*Source records*:

*****

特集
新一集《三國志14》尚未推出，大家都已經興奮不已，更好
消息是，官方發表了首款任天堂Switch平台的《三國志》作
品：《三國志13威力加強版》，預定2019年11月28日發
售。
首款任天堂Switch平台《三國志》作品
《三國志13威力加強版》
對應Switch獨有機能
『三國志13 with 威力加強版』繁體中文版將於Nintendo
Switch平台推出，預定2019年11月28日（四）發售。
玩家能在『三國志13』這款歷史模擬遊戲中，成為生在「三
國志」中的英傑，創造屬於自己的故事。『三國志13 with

*****

*What is expected*: Every line of the listing above should be copied word for word.

*Answer to this task*:
特集
新一集《三國志14》尚未推出，大家都已經興奮不已，更好
消息是，官方發表了首款任天堂Switch平台的《三國志》作
品：《三國志13威力加強版》，預定2019年11月28日發
售。
首款任天堂Switch平台《三國志》作品
《三國志13威力加強版》
對應Switch獨有機能
『三國志13 with 威力加強版』繁體中文版將於Nintendo
Switch平台推出，預定2019年11月28日（四）發售。
玩家能在『三國志13』這款歷史模擬遊戲中，成為生在「三
國志」中的英傑，創造屬於自己的故事。『三國志13 with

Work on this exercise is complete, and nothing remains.